Diabète et cadre de qualité et de résultats

Editor — Kenny a analysé la manière dont Cette préoccupation du secteur primaire pour le bien-être des personnes atteintes de diabète est une évolution bienvenue mais récente.1 À la fin des années 1980, la prévalence croissante du diabète a conduit à deux l’introduction d’infirmières spécialisées dans le diabète et la création d’un réseau national de centres de traitement du diabète à accès hospitalier relativement ouvert. L’espoir était que ces développements évolueraient vers de nouveaux réseaux de soins en collaboration où les centres du diabète dans la copropriété “ ” de soins primaires, les équipes de spécialistes et leurs groupes de patients. Toutes les aspirations d’un nouveau système axé sur le patient ont été abandonnées par les politiciens, qui ont opté pour l’opinion des économistes de la santé selon laquelle le NHS ne pouvait fonctionner efficacement qu’en lui imposant une structure de contestation.
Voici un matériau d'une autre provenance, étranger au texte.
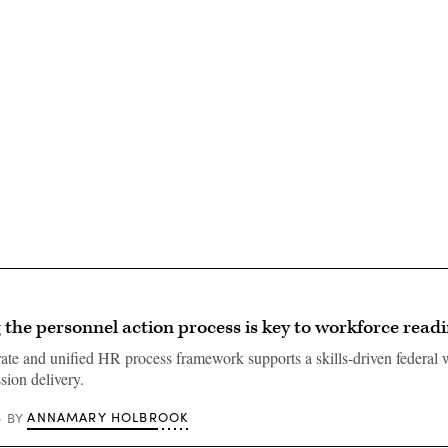
Advertisement
 the personnel action process is key to workforce read
te and unified HR process framework supports a skills-driven federal 
sion delivery.
ANNAMARY HOLBROOK
BY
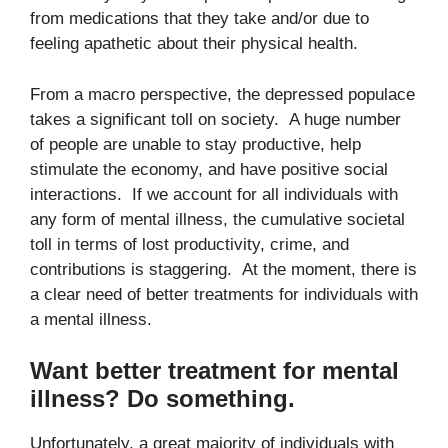
from medications that they take and/or due to
feeling apathetic about their physical health.
From a macro perspective, the depressed populace
takes a significant toll on society. A huge number
of people are unable to stay productive, help
stimulate the economy, and have positive social
interactions. If we account for all individuals with
any form of mental illness, the cumulative societal
toll in terms of lost productivity, crime, and
contributions is staggering. At the moment, there is
a clear need of better treatments for individuals with
a mental illness.
Want better treatment for mental
illness? Do something.
Unfortunately, a great majority of individuals with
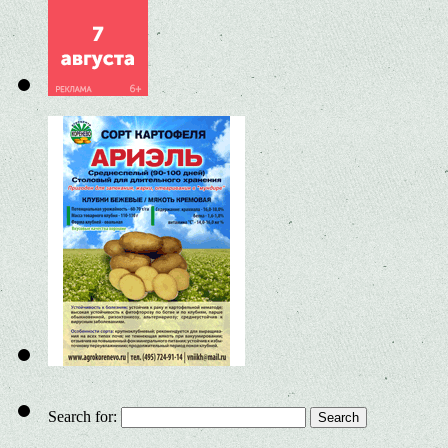
Search for:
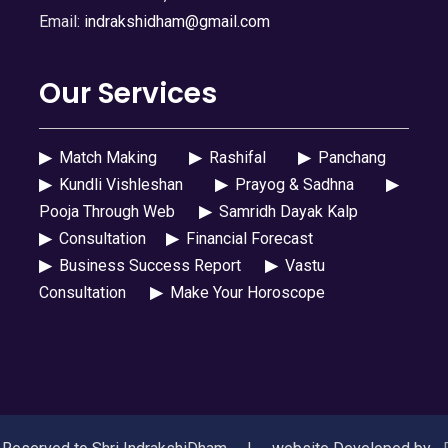
Email:
indrakshidham@gmail.com
Our Services
▶
Match Making
▶
Rashifal
▶
Panchang
▶
Kundli Vishleshan
▶
Prayog & Sadhna
▶
Pooja Through Web
▶
Samridh Dayak Kalp
▶
Consultation
▶
Financial Forecast
▶
Business Success Report
▶
Vastu
Consultation
▶
Make Your Horoscope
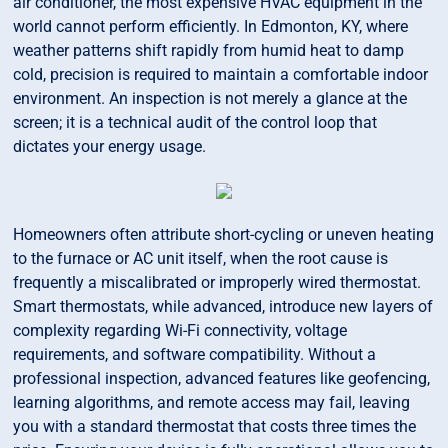
air conditioner, the most expensive HVAC equipment in the
world cannot perform efficiently. In Edmonton, KY, where
weather patterns shift rapidly from humid heat to damp
cold, precision is required to maintain a comfortable indoor
environment. An inspection is not merely a glance at the
screen; it is a technical audit of the control loop that
dictates your energy usage.
Homeowners often attribute short-cycling or uneven heating
to the furnace or AC unit itself, when the root cause is
frequently a miscalibrated or improperly wired thermostat.
Smart thermostats, while advanced, introduce new layers of
complexity regarding Wi-Fi connectivity, voltage
requirements, and software compatibility. Without a
professional inspection, advanced features like geofencing,
learning algorithms, and remote access may fail, leaving
you with a standard thermostat that costs three times the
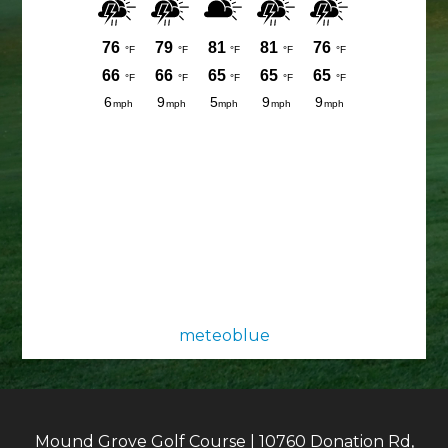
meteoblue
Mound Grove Golf Course | 10760 Donation Rd,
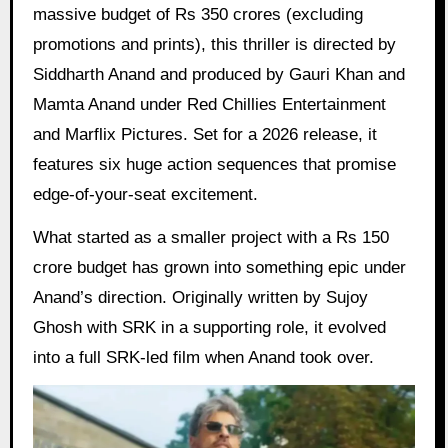
massive budget of Rs 350 crores (excluding
promotions and prints), this thriller is directed by
Siddharth Anand and produced by Gauri Khan and
Mamta Anand under Red Chillies Entertainment
and Marflix Pictures. Set for a 2026 release, it
features six huge action sequences that promise
edge-of-your-seat excitement.
What started as a smaller project with a Rs 150
crore budget has grown into something epic under
Anand’s direction. Originally written by Sujoy
Ghosh with SRK in a supporting role, it evolved
into a full SRK-led film when Anand took over.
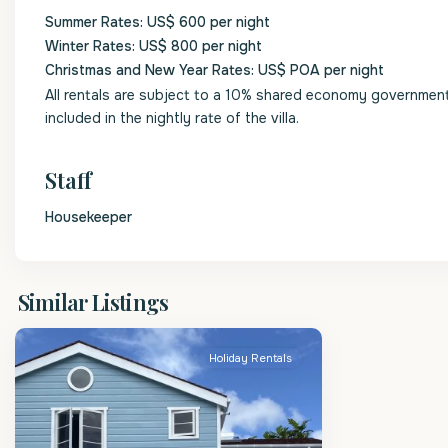
Summer Rates: US$ 600 per night
Winter Rates: US$ 800 per night
Christmas and New Year Rates: US$ POA per night
All rentals are subject to a 10% shared economy government l
included in the nightly rate of the villa.
Staff
Housekeeper
St
Similar Listings
Lucy
Holiday Rentals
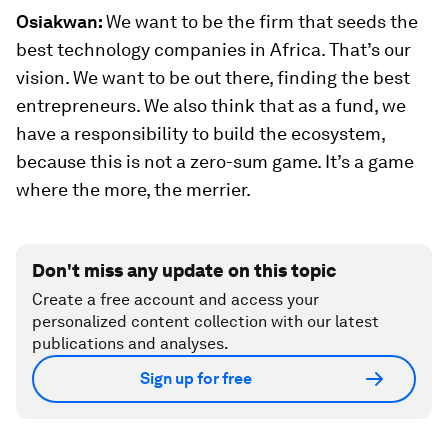
Osiakwan:
We want to be the firm that seeds the
best technology companies in Africa. That’s our
vision. We want to be out there, finding the best
entrepreneurs. We also think that as a fund, we
have a responsibility to build the ecosystem,
because this is not a zero-sum game. It’s a game
where the more, the merrier.
Don't miss any update on this topic
Create a free account and access your
personalized content collection with our latest
publications and analyses.
Sign up for free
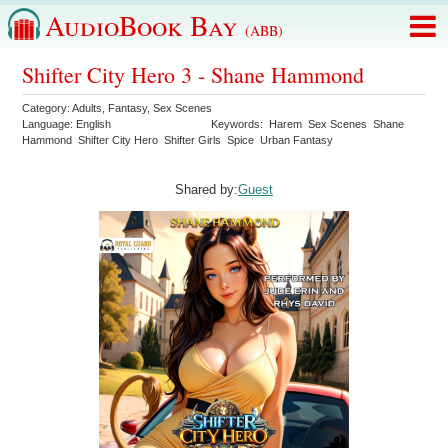
AudioBook Bay
(ABB)
Shifter City Hero 3 - Shane Hammond
Category:
Adults
,
Fantasy
,
Sex Scenes
Language:
English
Keywords:
Harem
Sex Scenes
Shane
Hammond
Shifter City Hero
Shifter Girls
Spice
Urban Fantasy
Shared by:
Guest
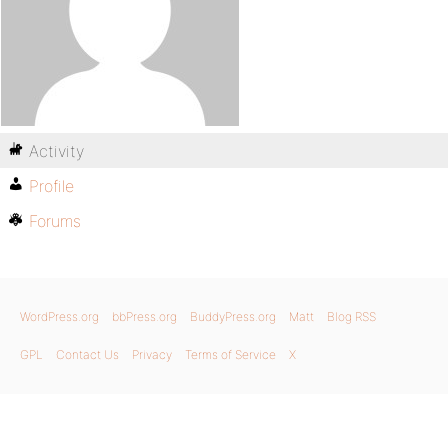
Activity
Profile
Forums
WordPress.org
bbPress.org
BuddyPress.org
Matt
Blog RSS
GPL
Contact Us
Privacy
Terms of Service
X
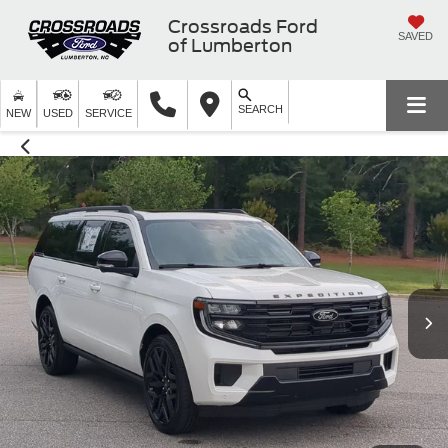
Crossroads Ford
SAVED
of Lumberton
SEARCH
NEW
USED
SERVICE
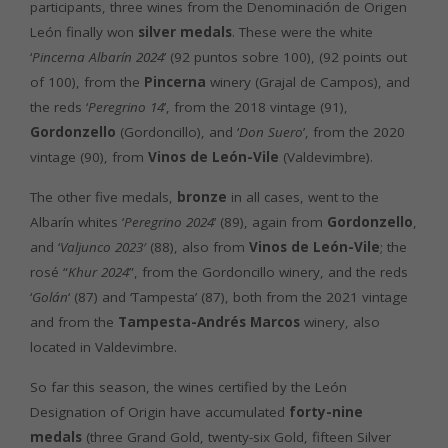
participants, three wines from the Denominación de Origen
León finally won
silver medals
. These were the white
‘
Pincerna Albarín 2024
’ (92 puntos sobre 100), (92 points out
of 100), from the
Pincerna
winery (Grajal de Campos), and
the reds ‘
Peregrino 14
’, from the 2018 vintage (91),
Gordonzello
(Gordoncillo), and ‘
Don Suero
’, from the 2020
vintage (90), from
Vinos de León-Vile
(Valdevimbre).
The other five medals,
bronze
in all cases, went to the
Albarín whites ‘
Peregrino 2024
’ (89), again from
Gordonzello
,
and ‘
Valjunco 2023′
(88), also from
Vinos de León-Vile
; the
rosé “
Khur 2024
”, from the Gordoncillo winery, and the reds
‘
Golán
‘ (87) and ‘Tampesta’ (87), both from the 2021 vintage
and from the
Tampesta-Andrés Marcos
winery, also
located in Valdevimbre.
So far this season, the wines certified by the León
Designation of Origin have accumulated
forty-nine
medals
(three Grand Gold, twenty-six Gold, fifteen Silver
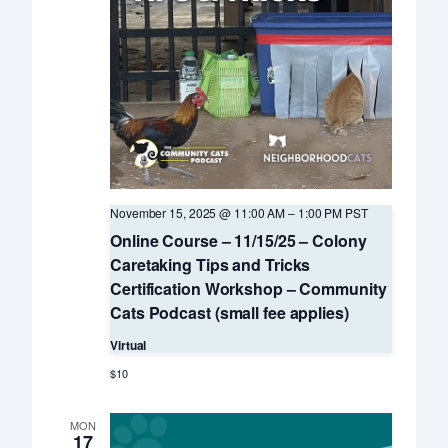
November 15, 2025 @ 11:00 AM
–
1:00 PM
PST
Online Course – 11/15/25 – Colony
Caretaking Tips and Tricks
Certification Workshop – Community
Cats Podcast (small fee applies)
Virtual
$10
MON
17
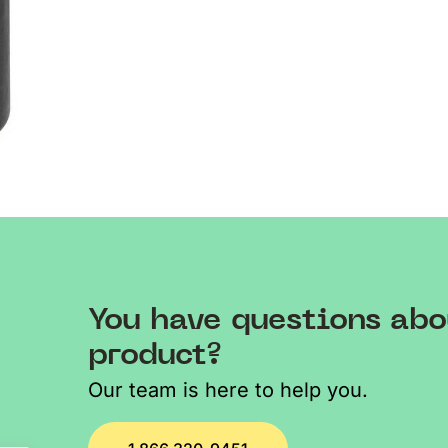
You have questions abo
product?
Our team is here to help you.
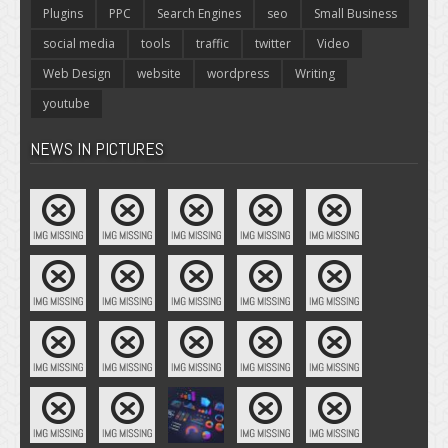
Plugins
PPC
Search Engines
seo
Small Business
social media
tools
traffic
twitter
Video
Web Design
website
wordpress
Writing
youtube
NEWS IN PICTURES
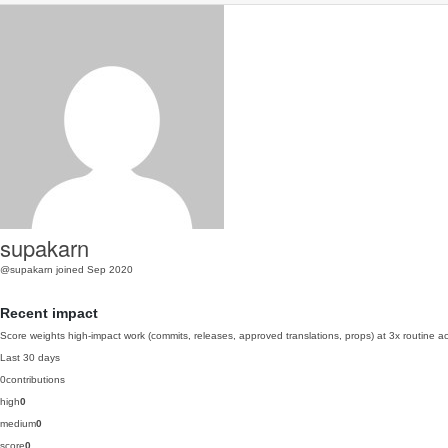
supakarn
@supakarn
joined Sep 2020
Recent impact
Score weights high-impact work (commits, releases, approved translations, props) at 3x routine act
Last 30 days
0
contributions
high
0
medium
0
score
0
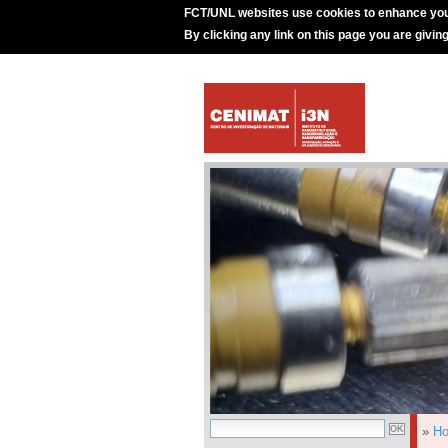
FCT/UNL websites use cookies to enhance you
By clicking any link on this page you are givin
»
H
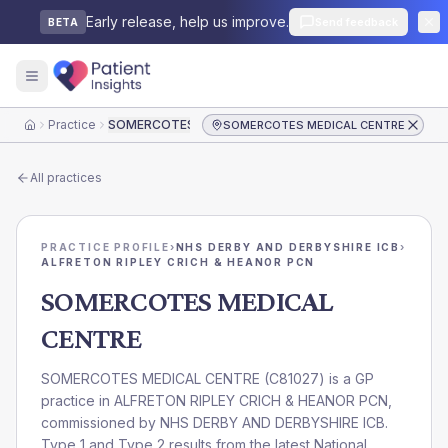
Early release, help us improve.
Send feedback
BETA
Practice
SOMERCOTES MEDICAL CENTRE
SOMERCOTES MEDICAL CENTRE
Home
All practices
PRACTICE PROFILE
›
NHS DERBY AND DERBYSHIRE ICB
›
ALFRETON RIPLEY CRICH & HEANOR PCN
SOMERCOTES MEDICAL
CENTRE
SOMERCOTES MEDICAL CENTRE
(
C81027
) is a GP
practice in
ALFRETON RIPLEY CRICH & HEANOR PCN
,
commissioned by
NHS DERBY AND DERBYSHIRE ICB
.
Type 1 and Type 2 results from the latest National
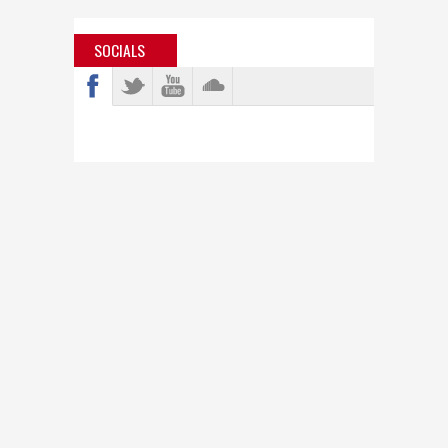
SOCIALS
info@bastardjazz.com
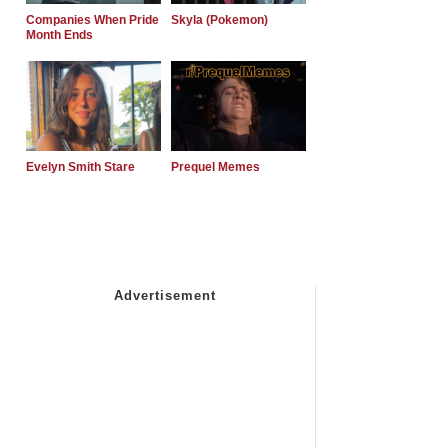
Companies When Pride
Skyla (Pokemon)
Month Ends
Evelyn Smith Stare
Prequel Memes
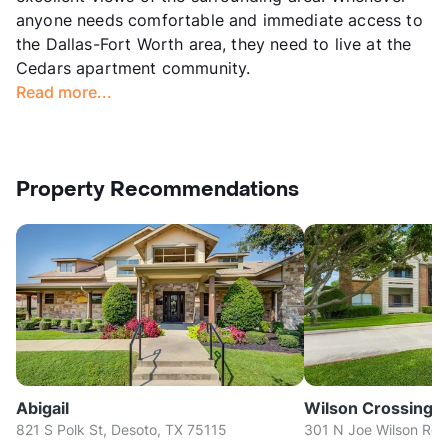
anyone needs comfortable and immediate access to
the Dallas-Fort Worth area, they need to live at the
Cedars apartment community.
Read more...
Property Recommendations
Abigail
Wilson Crossing
821 S Polk St, Desoto, TX 75115
301 N Joe Wilson Rd, 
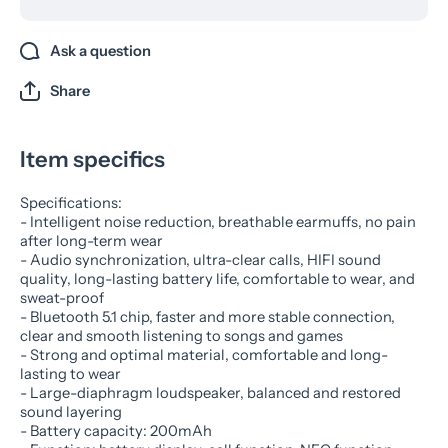
Ask a question
Share
Item specifics
Specifications:
- Intelligent noise reduction, breathable earmuffs, no pain
after long-term wear
- Audio synchronization, ultra-clear calls, HIFI sound
quality, long-lasting battery life, comfortable to wear, and
sweat-proof
- Bluetooth 5.1 chip, faster and more stable connection,
clear and smooth listening to songs and games
- Strong and optimal material, comfortable and long-
lasting to wear
- Large-diaphragm loudspeaker, balanced and restored
sound layering
- Battery capacity: 200mAh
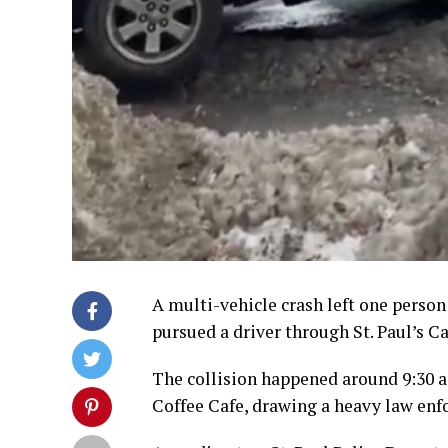
A multi-vehicle crash left one perso
pursued a driver through St. Paul’s C
The collision happened around 9:30 a
Coffee Cafe, drawing a heavy law en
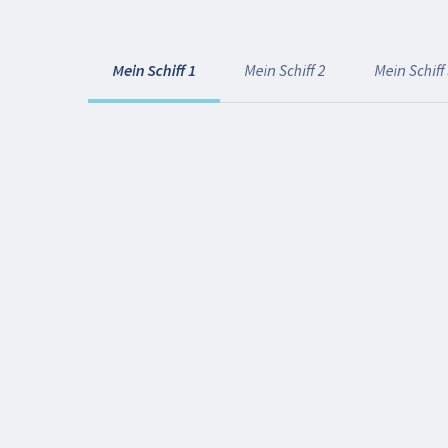
Mein Schiff 1
Mein Schiff 2
Mein Schiff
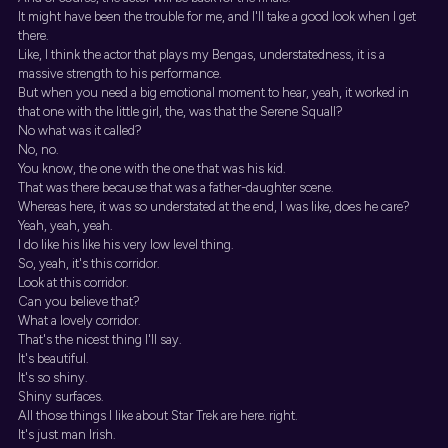
It might have been the trouble for me, and I'll take a good look when I get
there.
Like, I think the actor that plays my Bengas, understatedness, it is a
massive strength to his performance.
But when you need a big emotional moment to hear, yeah, it worked in
that one with the little girl, the, was that the Serene Squall?
No what was it called?
No, no.
You know, the one with the one that was his kid.
That was there because that was a father-daughter scene.
Whereas here, it was so understated at the end, I was like, does he care?
Yeah, yeah, yeah.
I do like his like his very low level thing.
So, yeah, it's this corridor.
Look at this corridor.
Can you believe that?
What a lovely corridor.
That's the nicest thing I'll say.
It's beautiful.
It's so shiny.
Shiny surfaces.
All those things I like about Star Trek are here. right.
It's just man Irish.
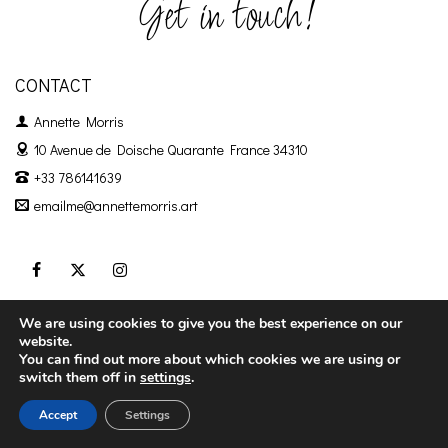
Get in touch!
CONTACT
Annette Morris
10 Avenue de Doische
Quarante France 34310
+33 786141639
emailme@annettemorris.art
We are using cookies to give you the best experience on our
Privacy Policy
Terms & Conditions
website.
You can find out more about which cookies we are using or
switch them off in
settings
.
Accept
Settings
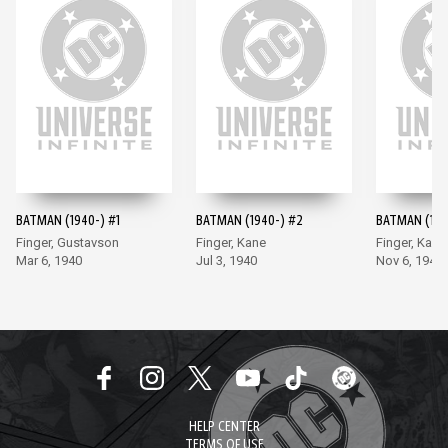
BATMAN (1940-) #1
BATMAN (1940-) #2
BATMAN (194
Finger, Gustavson
Finger, Kane
Finger, Kane
Mar 6, 1940
Jul 3, 1940
Nov 6, 1940
HELP CENTER
TERMS OF USE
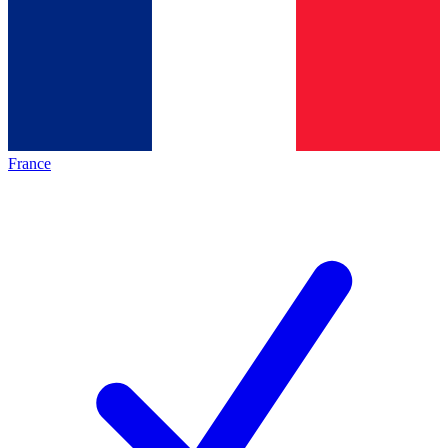
France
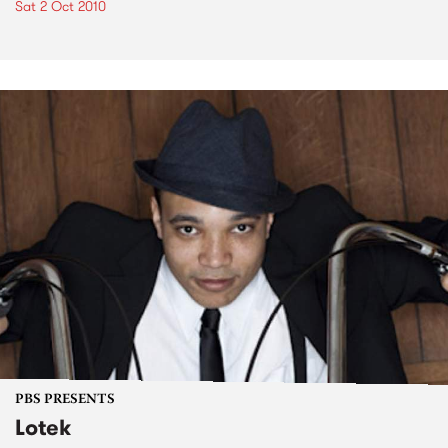
Sat 2 Oct 2010
PBS PRESENTS
Lotek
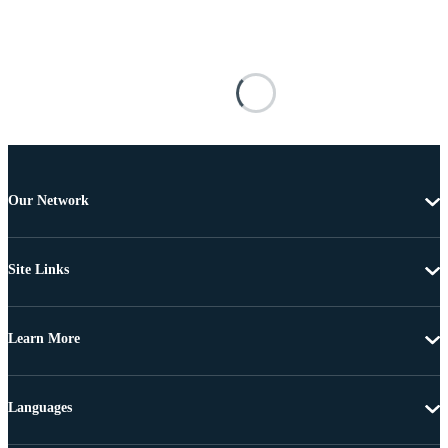
Our Network
Site Links
Learn More
Languages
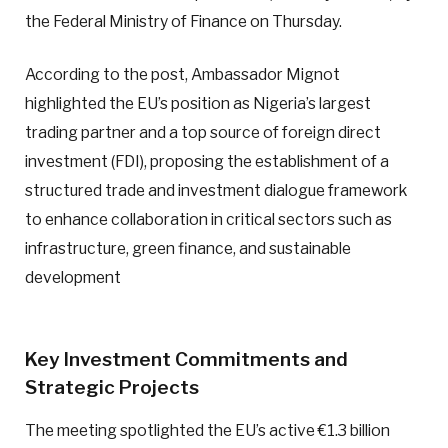
the Federal Ministry of Finance on Thursday.
According to the post, Ambassador Mignot
highlighted the EU’s position as Nigeria’s largest
trading partner and a top source of foreign direct
investment (FDI), proposing the establishment of a
structured trade and investment dialogue framework
to enhance collaboration in critical sectors such as
infrastructure, green finance, and sustainable
development
Key Investment Commitments and
Strategic Projects
The meeting spotlighted the EU’s active €1.3 billion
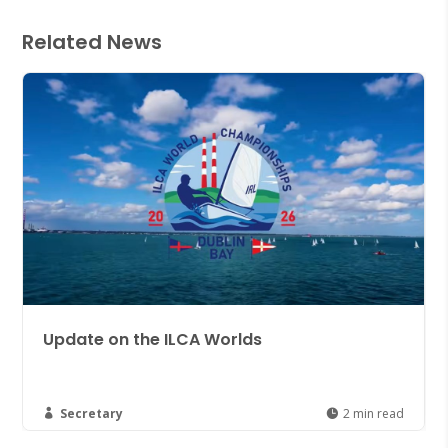
Related News
ds
Join the NYC Cruising Group
Düsseldorf 2027!
2 min read
Secretary


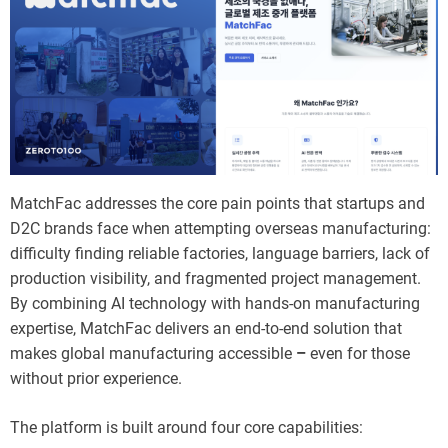
MatchFac addresses the core pain points that startups and
D2C brands face when attempting overseas manufacturing:
difficulty finding reliable factories, language barriers, lack of
production visibility, and fragmented project management.
By combining AI technology with hands-on manufacturing
expertise, MatchFac delivers an end-to-end solution that
makes global manufacturing accessible
–
even for those
without prior experience.
The platform is built around four core capabilities:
Les services de soins primaires et hospitaliers ont été placés de part et d’autre d’une fracture transactionnelle et y sont restés (sauf en Écosse, où le marché a été fermé). Parallèlement, de nouvelles incitations financières ont été offertes aux omnipraticiens pour prendre en charge les diabétiques présentation. patients, et la réponse était remarquable.Les soins primaires semblaient relever du défi du diabète, en grande partie à cause d’une grande expansion du personnel infirmier en exercice, qui a eu l’occasion de rafraîchir et de mettre à jour ses connaissances grâce à la formation. En grande partie grâce à l’amélioration de l’effort infirmier, des normes de qualité ont été soulevées dans les soins primaires, et j’espère que cela sera reconnu dans la distribution de l’incitation financière que Kenny considère comme si importante. Les fiducies de soins primaires assument désormais la responsabilité de la mise en service des services hospitaliers. Le sort et l’avenir des centres du diabète seront inévitablement influencés par leurs politiques. J’espère qu’à l’avenir, les intérêts des patients diabétiques seront les déterminants principaux des changements dans l’organisation de la prestation des soins du diabète et que la réintégration plutôt que la désintégration est la voie choisie.